Interpretive Summary: Listeria monocytogenes, a pathogen commonly associated with foods, can cause severe human illness. Unlike other food borne pathogens, L. monocytogenes can grow on a variety of ready-to-eat meats even if stored in the refrigerator. Scrapple is a very popular ready-to-eat (RTE) “savory mush”, typically made from pork trimmings, cornmeal, and different types of flour, such as wheat, whole wheat, or buckwheat, developed by Dutch settlers more than 200 years ago that is eaten primarily in the middle-Atlantic states of the United States. Relatively little is known as to whether or not scrapple would support growth of pathogens such as L. monocytogenes during refrigerated storage and/or whether or not re-heating scrapple just prior to consumption, as preferred/practiced by most consumers, would be effective at killing any cells of this bacterium that may on relatively rare occasion be present. In fact, our data revealed for the first time that pork scrapple does provide a very favorable environment for growth of L. monocytogenes. The bacterium grew from an inoculated starting level of about 100 cells per gram of scrapple to about 1,000,000 cells per gram within 33 days in the refrigerator. Perhaps more importantly though, re-heating scrapple on an electric skillet using times/temperatures stated on the product label and/or practiced by consumers as learned through our informal survey, was sufficient to reduce pathogen levels by 100 to 1,000,000 cells per gram. These data highlight the importance of Good Manufacturing Practices (GMP) and proper storage, handling, and/or reheating of scrapple to ensure that L. monocytogenes is not present on the finished product.

Technical Abstract: We evaluated the fate of Listeria monocytogenes on pork scrapple, a regionally-popular, ready-to-eat (RTE) meat product, both during storage and following re-heating. We also conducted an informal survey to address consumer practices for storing and re-heating scrapple.
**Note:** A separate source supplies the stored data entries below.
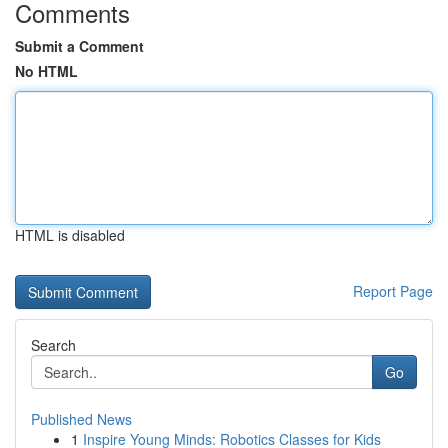
Comments
Submit a Comment
No HTML
HTML is disabled
Report Page
Search
Go
Published News
1
Inspire Young Minds: Robotics Classes for Kids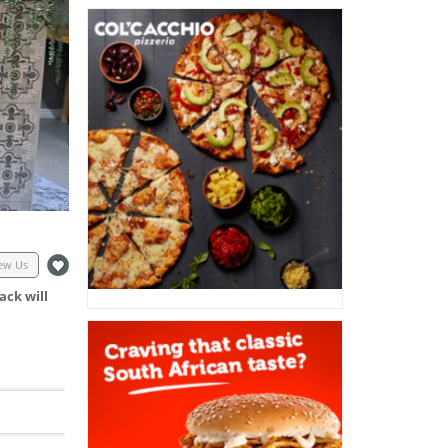
ew Us
ack will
Regarding the survey, of some 129 consumers who responded to at least one of 8 questions, about half of the respondents (46.4%; 52 of 112) considered scrapple as RTE, the majority (69.7%; 76 of 109) stored it in the refrigerator, typically for 2 to 60 days before eating, and all respondents (100%; 112 of 112) preferred to reheat it prior to consumption, with most respondents (83.9%; 94 of 112) re-heating scrapple by pan frying it for 5 to 10 minutes at a medium to high temperature setting. Regarding pathogen behavior on scrapple, in each of three trials, slices (ca. 5.5 cm wide x 6.0 cm long x 1.0 cm thick; ca. 50 g each) of commercial pork scrapple were surface inoculated on both the top and bottom faces of each slice to a target level of ca. 2.0 log CFU/g with a five-strain cocktail of L. monocytogenes and placed into nylon-polyethylene bags that were vacuum-sealed and held at 4, 10°, and 21C for 60, 21, and 9 days, respectively. Pathogen levels increased from ca. 2.0 log CFU/g to 8.9, 9.5, and 9.9 log CFU/g after 44 (4C), 21 (10C), and 5 (21C) days, respectively. For the re-heating portion of this study, scrapple was cut into thicknesses of 1.3 cm (ca. 55 g) and 1.9 cm (ca. 85 g). The slices were inoculated on both the top and bottom faces and on all four sides with the same five-strain cocktail of L. monocytogenes to a target level of ca. 7.0 log CFU/g, and were then stored for 24 to 72 h at 4C to allow for attachment of L. monocytogenes cells to the meat. Next, the slices were reheated in a skillet (191C) for 0.5 min to 4 min per side or were reheated to target instantaneous internal temperatures ranging from 48.9 to 71.1C. For both the 1.3 cm and 1.9 cm thick slices, when reheated for 4 minutes per side, ca. a 6.5- and 2.3-log reduction of L. monocytogenes was observed, respectively. When re-heating to 48.9 or 71.1C, ca. a 2.6- to 5.2-log reduction (1.3 cm) and ca. a 2.2- to 4.2-log reduction (1.9 cm) were observed. These data confirm that in the unlikely event of post-process contamination of pork scrapple by L. monocytogenes, proper re-heating can appreciably reduce levels of the pathogen just prior to consumption.